◆ AIM OF THE TASK: Scan the records below and say how many lines include the word "hồng", giving no other text.

Top of PROVIDED MATERIAL

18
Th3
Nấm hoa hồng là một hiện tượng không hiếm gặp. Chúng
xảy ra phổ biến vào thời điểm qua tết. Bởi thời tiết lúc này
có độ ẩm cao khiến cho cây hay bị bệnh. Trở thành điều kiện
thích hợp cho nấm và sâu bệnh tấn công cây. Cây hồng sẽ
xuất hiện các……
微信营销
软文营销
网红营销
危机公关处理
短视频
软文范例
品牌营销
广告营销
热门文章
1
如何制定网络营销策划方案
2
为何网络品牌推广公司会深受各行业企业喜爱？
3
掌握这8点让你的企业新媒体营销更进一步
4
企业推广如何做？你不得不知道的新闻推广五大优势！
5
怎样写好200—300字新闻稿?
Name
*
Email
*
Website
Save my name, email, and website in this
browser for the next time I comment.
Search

Bottom of PROVIDED MATERIAL
Top of PROVIDED MATERIAL

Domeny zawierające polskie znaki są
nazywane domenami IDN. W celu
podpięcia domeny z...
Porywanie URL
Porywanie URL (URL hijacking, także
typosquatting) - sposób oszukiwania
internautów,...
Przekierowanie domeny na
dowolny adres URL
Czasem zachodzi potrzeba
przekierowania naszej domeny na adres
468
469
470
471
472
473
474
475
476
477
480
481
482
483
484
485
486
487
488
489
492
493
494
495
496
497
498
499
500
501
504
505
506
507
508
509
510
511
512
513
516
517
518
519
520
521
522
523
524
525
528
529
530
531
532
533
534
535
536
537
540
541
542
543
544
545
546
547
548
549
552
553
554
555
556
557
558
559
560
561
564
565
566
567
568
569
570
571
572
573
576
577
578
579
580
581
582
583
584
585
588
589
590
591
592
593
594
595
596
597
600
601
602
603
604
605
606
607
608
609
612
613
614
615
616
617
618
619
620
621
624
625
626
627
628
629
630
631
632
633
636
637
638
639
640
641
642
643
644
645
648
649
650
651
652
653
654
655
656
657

Bottom of PROVIDED MATERIAL

◆ RESPONSE AREA: 2